New to version 2.5 which comes supplied with the EOS 50D is the option to switch the camera between autofocus and manual focus. If the former is selected, the camera will autofocus if you pass the mouse over the graphical shutter release ‘button’ on-screen; it’s acting as a virtual half-press. You’ll also see a Peripheral Illumination Correction section which lets you choose which 40 lenses from the entire Canon EF catalogue should populate the 50D’s internal database.
Software-based remote control is a wonderful feature to have and if you have a laptop handy, it could even eliminate the need for certain photographers to invest in a cable release.

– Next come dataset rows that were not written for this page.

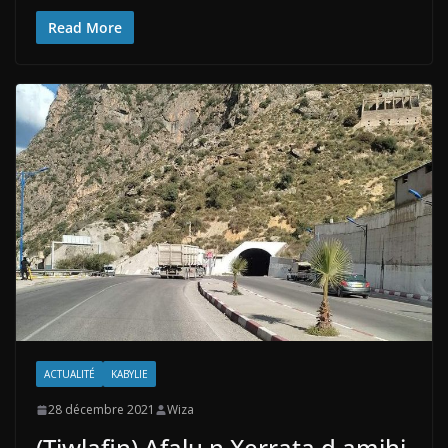
Read More
ACTUALITÉ
KABYLIE
28 décembre 2021
Wiza
(Tiwlafin).Afalu n Xerraṭa d amihi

In fact the only downside we could find was the inability for the USB port to power the camera itself, thereby making an AC adapter mandatory for serious unattended time-lapse photography. If you have the optional WFT-E3(A) wireless transmitter connected, you can also dispense with the short USB cable and either use a considerably longer CAT-5 Ethernet cable or exploit the wireless freedom of a Wifi connection – see our Canon WFT-E3(A) review for more details and a video demonstration.
Note: remote control with the EOS Utility is also supported on the EOS 40D, EOS 450D / XSi and even the entry-level EOS 1000D / XS. So while Canon can be tight about not supplying lens hoods with its non-L models, it certainly doesn’t skimp on the bundled software. Similar remote control software – often without the Live View capabilities – is an optional extra from other manufacturers, and Canon also bundles decent RAW processing software with its Digital Photo Professional.